## [Extracted page text data]
══════

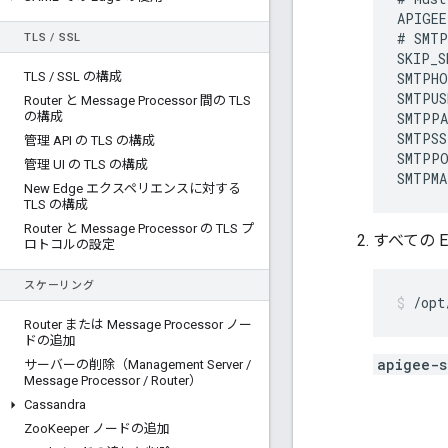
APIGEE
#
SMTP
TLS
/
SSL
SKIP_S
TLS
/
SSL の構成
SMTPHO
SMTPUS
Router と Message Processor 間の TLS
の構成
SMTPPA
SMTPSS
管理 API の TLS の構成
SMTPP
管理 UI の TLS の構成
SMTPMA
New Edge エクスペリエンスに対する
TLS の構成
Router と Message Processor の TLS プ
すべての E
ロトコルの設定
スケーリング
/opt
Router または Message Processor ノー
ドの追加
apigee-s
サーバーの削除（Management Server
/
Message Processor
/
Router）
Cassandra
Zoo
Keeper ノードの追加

══════

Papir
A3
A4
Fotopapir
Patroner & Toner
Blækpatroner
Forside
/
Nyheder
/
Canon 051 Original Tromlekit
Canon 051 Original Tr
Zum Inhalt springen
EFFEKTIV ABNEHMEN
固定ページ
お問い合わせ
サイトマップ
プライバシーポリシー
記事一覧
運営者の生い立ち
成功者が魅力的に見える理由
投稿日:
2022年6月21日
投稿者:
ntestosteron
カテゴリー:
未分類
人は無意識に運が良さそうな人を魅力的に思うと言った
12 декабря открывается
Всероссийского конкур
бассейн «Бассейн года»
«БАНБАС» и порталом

══════

## [What to produce]
Return every line from the entries above that contains the word "Processor".

## [Result]
Router と Message Processor 間の TLS
Router と Message Processor の TLS プ
Router または Message Processor ノー
Message Processor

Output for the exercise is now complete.